Stevenson is generally regarded as one of the most talented fighters in the sport, and in particular, one of its slickest defensive operators. However, while he is rich in acclaim from critics, he has found himself lagging behind some of his contemporaries in terms of accomplishments and attention, through no fault of his own. 
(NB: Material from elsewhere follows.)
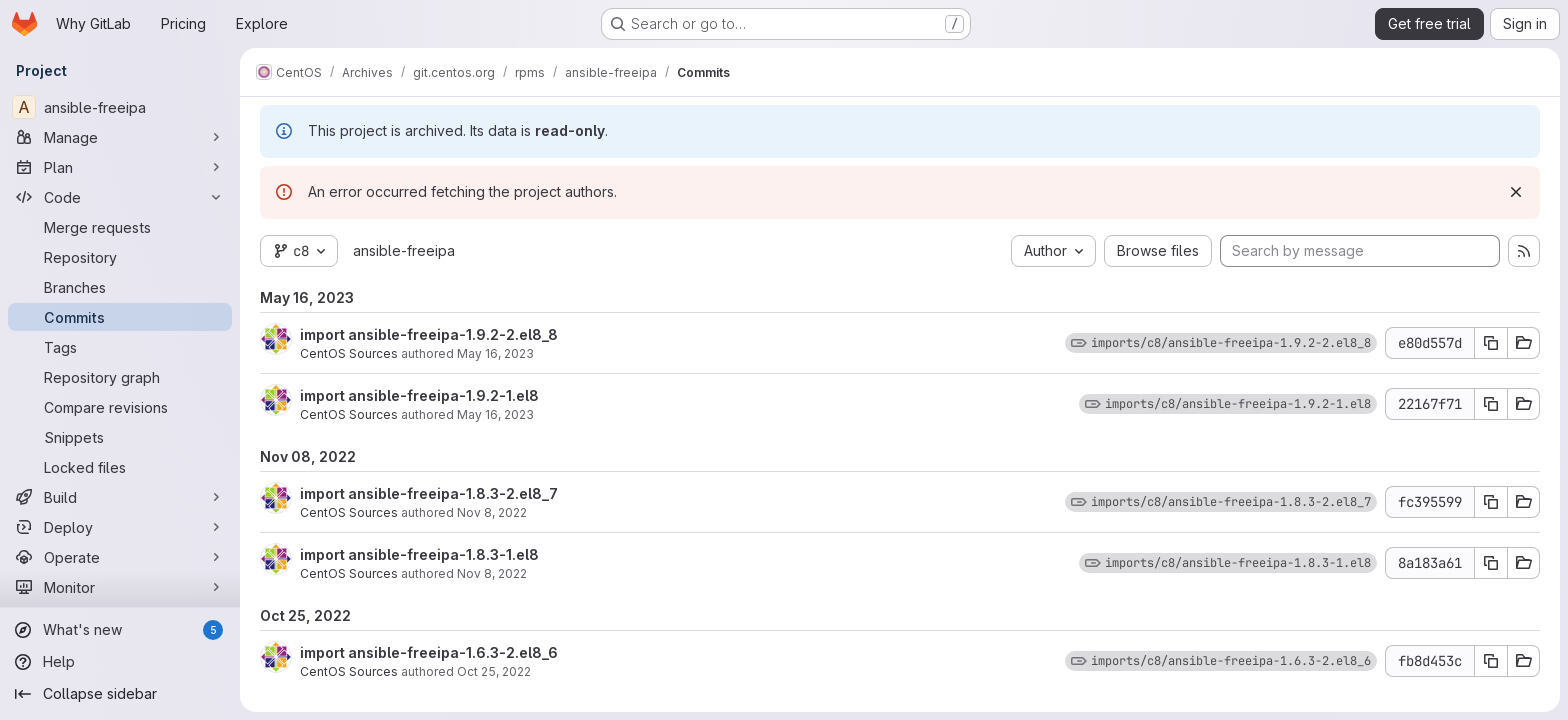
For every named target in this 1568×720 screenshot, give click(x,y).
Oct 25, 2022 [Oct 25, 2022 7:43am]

In his last bout, Stevenson dominated Toka Kahn Clary in a bout announced a month before it happened. Prior to that, Stevenson was one of the first fighters of note to compete during the pandemic, stopping Felix Caraballo. When other fighters were rightfully hesitant about fighting with unknown variables and a then-unfamiliar situation in the Top Rank Bubble, Stevenson stepped up and beat the opponent made available to him.

All the while, he’s been asking for more. As far back as early 2019, Stevenson has been calling for a bout with now-WBO super featherweight champ Oscar Valdez, who left the 126-pound division before it could materialize. Now that they are again in the same weight class at 130, Stevenson has been calling for it again, in addition to a fight with WBO super featherweight titleholder Jamel Herring. A video recently went viral on boxing Twitter of Stevenson in a restaurant shouting at Herring and being restrained while the latter sat with a lobster bib around his neck awaiting his dinner.

Herring in particular insists the confrontation, and a subsequent one in the gym, was in jest, and there does indeed seem to be a playfulness to their rivalry. However, Stevenson feels compelled to put a show like that on for a reason. While the video was amusing in a vacuum, it was still emblematic of the boiling impatience Stevenson has within him when it comes to landing a big fight—one where his implied win probability according to the betting odds isn’t 98%. 

Stevenson’s promoter Top Rank can’t be accused of either mishandling him or coddling him—rather, this is a situation in which a 15-0 fighter is particularly talented and dominant, and simply feels they are already too advanced for what would be a reasonable rate of progression for any other fighter. 

Unfortunately, the boxing public tends to lump Stevenson in with other young fighters in his weight neighborhood like Gervonta Davis, Teofimo Lopez, Devin Haney and Ryan Garcia, all of whom have more fights than him and have also benefitted from recognizable opposition. What they also benefit from is the noise they have created amongst one another, constantly calling one another out and creating interest in fights between them, even if they’ve yet to materialize. 

It would appear that Stevenson has taken note, and has begun making more noise himself. In addition to calling for bouts with Valdez and Herring, he’s also thrown another name onto his wish list: Vasyl Lomachenko.

"I would love to fight him," said Stevenson. “I think he’s too small for 135. I think he should come down to 130. I think he would beat everyone at 130 except me and (Gervonta Davis).”

The amateur from Newark who would go anywhere to find the best fight hasn’t changed in that respect, and sooner or later, if he keeps looking, he’s going to find it.